Q: What does this cost to run?

"The ElastiCache cluster costs about $38/month. The AI cost savings typically exceed that quickly under real traffic."

Q: Can this work with other AI models?

"Yes - the cache layer is model-agnostic. We use Claude via Bedrock here, but any embedding model + LLM combination works."

Q: Why are there some failures in the simulation?
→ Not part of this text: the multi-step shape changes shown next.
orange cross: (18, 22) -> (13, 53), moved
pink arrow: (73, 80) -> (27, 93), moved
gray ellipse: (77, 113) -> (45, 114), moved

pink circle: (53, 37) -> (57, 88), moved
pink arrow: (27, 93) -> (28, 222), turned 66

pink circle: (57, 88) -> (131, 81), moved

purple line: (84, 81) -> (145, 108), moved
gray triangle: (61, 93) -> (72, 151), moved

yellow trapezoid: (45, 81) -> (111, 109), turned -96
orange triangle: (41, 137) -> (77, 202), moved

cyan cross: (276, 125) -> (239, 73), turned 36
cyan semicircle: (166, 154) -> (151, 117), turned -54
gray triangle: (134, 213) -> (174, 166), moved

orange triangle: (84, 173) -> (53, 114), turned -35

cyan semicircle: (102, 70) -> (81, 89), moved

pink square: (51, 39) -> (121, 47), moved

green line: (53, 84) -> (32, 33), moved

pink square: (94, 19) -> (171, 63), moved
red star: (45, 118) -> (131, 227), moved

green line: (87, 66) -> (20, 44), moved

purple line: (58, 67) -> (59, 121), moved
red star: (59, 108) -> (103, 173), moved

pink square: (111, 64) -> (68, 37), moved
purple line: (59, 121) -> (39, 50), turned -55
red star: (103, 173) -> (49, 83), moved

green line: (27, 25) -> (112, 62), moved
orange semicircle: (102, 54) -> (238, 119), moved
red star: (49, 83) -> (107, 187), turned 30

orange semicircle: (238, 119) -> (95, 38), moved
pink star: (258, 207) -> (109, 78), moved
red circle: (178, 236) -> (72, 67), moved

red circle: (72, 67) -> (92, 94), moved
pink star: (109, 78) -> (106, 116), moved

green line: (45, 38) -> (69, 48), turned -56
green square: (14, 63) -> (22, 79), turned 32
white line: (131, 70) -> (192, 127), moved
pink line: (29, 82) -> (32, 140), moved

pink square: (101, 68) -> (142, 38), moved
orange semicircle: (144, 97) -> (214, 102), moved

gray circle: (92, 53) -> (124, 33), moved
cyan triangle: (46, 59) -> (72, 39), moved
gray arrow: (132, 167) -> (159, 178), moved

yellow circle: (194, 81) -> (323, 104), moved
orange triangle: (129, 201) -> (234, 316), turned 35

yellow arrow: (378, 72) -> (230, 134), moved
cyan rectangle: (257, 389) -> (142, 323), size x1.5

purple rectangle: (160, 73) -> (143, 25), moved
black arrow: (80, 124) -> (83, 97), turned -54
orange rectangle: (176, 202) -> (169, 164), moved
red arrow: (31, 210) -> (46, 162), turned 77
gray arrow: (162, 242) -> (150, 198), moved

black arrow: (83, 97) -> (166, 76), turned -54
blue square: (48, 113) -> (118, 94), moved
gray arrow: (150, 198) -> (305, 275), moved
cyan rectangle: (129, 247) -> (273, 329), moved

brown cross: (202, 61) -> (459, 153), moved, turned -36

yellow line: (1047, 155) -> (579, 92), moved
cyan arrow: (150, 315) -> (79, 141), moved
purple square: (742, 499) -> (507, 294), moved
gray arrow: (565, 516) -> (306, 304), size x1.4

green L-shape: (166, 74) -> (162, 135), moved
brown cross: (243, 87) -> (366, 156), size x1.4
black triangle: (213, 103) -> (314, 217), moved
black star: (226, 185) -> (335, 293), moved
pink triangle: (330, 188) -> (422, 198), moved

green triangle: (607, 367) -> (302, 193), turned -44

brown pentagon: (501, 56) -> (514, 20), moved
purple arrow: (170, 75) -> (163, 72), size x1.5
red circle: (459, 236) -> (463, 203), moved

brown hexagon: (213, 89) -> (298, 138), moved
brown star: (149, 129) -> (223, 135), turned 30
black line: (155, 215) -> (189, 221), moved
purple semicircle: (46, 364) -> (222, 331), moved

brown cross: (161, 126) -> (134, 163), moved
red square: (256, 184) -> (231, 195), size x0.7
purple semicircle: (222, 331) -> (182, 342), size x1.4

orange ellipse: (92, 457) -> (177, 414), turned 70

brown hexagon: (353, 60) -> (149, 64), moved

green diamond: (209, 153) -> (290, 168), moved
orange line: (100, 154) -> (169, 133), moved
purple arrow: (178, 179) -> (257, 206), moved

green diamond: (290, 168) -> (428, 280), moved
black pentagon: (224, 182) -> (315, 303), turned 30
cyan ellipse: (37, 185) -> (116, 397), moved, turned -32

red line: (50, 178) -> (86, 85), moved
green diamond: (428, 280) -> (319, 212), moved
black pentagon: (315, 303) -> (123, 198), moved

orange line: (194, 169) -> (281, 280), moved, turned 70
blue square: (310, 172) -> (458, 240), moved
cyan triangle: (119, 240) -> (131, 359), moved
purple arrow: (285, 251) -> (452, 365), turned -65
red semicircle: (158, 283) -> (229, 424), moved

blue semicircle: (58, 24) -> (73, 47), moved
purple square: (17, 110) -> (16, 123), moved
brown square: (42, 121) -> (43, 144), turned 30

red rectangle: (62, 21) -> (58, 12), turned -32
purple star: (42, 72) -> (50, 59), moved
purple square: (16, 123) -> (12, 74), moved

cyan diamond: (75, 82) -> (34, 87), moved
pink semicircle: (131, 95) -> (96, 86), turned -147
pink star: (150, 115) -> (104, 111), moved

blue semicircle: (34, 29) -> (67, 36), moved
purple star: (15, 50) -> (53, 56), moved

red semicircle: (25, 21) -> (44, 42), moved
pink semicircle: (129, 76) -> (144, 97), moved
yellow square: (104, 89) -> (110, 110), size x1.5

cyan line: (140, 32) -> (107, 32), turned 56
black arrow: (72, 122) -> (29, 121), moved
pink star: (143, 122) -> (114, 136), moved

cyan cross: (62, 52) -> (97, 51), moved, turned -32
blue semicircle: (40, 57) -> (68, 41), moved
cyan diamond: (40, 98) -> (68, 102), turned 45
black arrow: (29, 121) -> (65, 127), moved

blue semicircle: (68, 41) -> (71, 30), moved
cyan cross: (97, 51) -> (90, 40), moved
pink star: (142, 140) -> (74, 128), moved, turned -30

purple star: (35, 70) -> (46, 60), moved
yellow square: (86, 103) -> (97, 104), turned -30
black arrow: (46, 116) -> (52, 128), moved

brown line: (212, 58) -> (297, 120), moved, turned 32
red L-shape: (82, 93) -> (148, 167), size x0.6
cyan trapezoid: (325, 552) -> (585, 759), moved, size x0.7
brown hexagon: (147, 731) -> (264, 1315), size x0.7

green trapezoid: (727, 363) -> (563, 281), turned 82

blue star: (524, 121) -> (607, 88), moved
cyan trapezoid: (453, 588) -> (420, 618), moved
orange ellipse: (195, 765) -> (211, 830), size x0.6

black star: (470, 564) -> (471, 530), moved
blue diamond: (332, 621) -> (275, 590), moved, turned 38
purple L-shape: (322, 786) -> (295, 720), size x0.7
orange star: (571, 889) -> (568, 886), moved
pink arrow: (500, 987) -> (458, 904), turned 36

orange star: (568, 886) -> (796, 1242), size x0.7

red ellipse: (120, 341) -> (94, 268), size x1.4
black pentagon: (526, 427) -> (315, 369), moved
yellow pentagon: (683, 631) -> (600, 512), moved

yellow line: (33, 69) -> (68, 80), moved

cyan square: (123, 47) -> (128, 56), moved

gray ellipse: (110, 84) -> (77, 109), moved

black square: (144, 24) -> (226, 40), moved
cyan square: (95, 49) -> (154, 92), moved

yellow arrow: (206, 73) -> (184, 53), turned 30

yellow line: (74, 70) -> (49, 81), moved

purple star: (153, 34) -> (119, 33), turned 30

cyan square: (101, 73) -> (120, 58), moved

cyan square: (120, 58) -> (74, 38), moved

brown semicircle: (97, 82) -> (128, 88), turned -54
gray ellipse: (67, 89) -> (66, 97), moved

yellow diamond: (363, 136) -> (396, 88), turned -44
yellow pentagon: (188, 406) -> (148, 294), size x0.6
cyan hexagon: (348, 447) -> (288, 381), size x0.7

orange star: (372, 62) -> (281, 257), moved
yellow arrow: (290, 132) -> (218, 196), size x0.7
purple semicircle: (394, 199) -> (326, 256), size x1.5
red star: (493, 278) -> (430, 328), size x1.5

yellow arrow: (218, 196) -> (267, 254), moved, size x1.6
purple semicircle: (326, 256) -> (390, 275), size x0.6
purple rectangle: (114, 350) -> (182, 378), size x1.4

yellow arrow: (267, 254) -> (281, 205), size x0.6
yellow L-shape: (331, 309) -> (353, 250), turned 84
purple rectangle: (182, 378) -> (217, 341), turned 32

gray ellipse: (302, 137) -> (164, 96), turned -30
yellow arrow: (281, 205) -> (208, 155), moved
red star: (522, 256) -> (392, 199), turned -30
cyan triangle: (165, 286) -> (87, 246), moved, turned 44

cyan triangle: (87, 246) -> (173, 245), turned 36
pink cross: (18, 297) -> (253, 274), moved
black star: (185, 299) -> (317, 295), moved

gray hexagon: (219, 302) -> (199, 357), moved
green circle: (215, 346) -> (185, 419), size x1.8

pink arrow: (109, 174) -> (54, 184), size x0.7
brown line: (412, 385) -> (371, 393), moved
"AgentCore has a 25 TPS limit per agent. At peak load (11 RPS), some requests get throttled. The recommended solution is horizontal scaling - deploy multiple AgentCore runtimes behind an Application Load Balancer. ALB supports WebSocket connections that AgentCore uses. With two runtimes, you'd have 50 TPS capacity."


Fallback Plan

Issue Quick Fix
UI not updating Refresh browser, check API URL
Metrics stay at zero Wait 1-2 minutes for CloudWatch delay
Demo button unresponsive Use CloudWatch Dashboard as backup

Emergency: Keep screenshots of a successful run as backup.


Timing Summary

Part Start Duration Content
1. The Problem 0:00 55s Intro, preview, Black Friday scenario
2. The Solution 0:55 30s Semantic caching concept, architecture
3. Infrastructure 1:25 30s Single-command deployment, CloudFormation
4. Code Walkthrough 1:55 85s Index, embeddings, lookup, threshold tuning
5. Live Demo 3:20 80s UI demo with fast-forward
6. Results 4:40 55s Summary, recap, business impact
Total ~5:35

Post-Demo

Click Reset Cache in the UI to prepare for the next demo.